People of Chinese descent make up more than 75 percent of Singapore’s population.
The widely shared exchange also saw Cotton asking Chew questions about the Tiananmen Square protests of 1989 and his perspective on it. “You said earlier, in response to a question, that what happened at Tiananmen Square in June of 1989 was a ‘massive protest.’ Did anything else happen at Tiananmen Square?” Cotton asked.
Chew said, “Yes, I think it’s well documented. There was a massacre.”
Social media users were quick to react to the exchange.
“This is absolutely phenomenal in its revelation of how racist our government is, not just because the question itself is Sinophobic, but also because it’s clear that Tom Cotton can’t tell Asians apart even when they tell him,” journalist and digital media consultant Heidi Moore tweeted.
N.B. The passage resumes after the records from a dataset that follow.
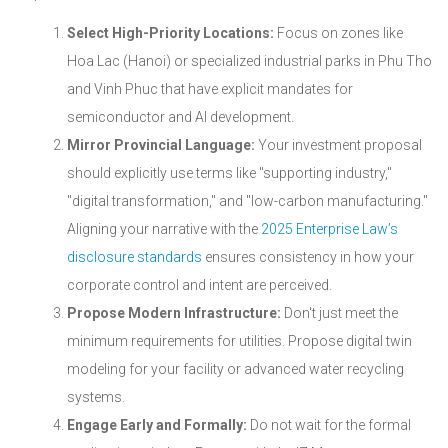
Select High-Priority Locations:
Focus on zones like
Hoa Lac (Hanoi) or specialized industrial parks in Phu Tho
and Vinh Phuc that have explicit mandates for
semiconductor and AI development.
Mirror Provincial Language:
Your investment proposal
should explicitly use terms like "supporting industry,"
"digital transformation," and "low-carbon manufacturing."
Aligning your narrative with the
2025 Enterprise Law’s
disclosure standards
ensures consistency in how your
corporate control and intent are perceived.
Propose Modern Infrastructure:
Don't just meet the
minimum requirements for utilities. Propose digital twin
modeling for your facility or advanced water recycling
systems.
Engage Early and Formally:
Do not wait for the formal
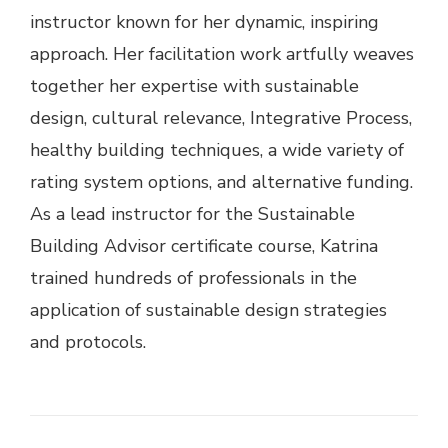
instructor known for her dynamic, inspiring
approach. Her facilitation work artfully weaves
together her expertise with sustainable
design, cultural relevance, Integrative Process,
healthy building techniques, a wide variety of
rating system options, and alternative funding.
As a lead instructor for the Sustainable
Building Advisor certificate course, Katrina
trained hundreds of professionals in the
application of sustainable design strategies
and protocols.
“This line of questioning from Senator Tom Cotton is disgraceful, blatantly racist, and deeply racist,” tweeted AAPI Victory Fund, a political action committee that supports Asian American candidates.
Cotton defended his comments after the hearing on Fox News, telling the outlet, “It’s entirely reasonable to pursue a line of questioning about whether he himself, like his company, is subject to the influence of the Chinese Communist Party.”
His office did not return requests for comment.
The CEOs were pressed on their companies’ positions on pieces of legislation that aim to tackle issues ranging from teen content moderation to efforts to curb the sale of illicit drugs on various platforms.
One of the most striking moments came when Meta CEO Mark Zuckerberg turned to the audience and personally apologized to grieving families who say social media contributed to their children’s death by suicide.
Chew was questioned by senators at a hearing last March that focused on TikTok’s use of data and protections for children on the app.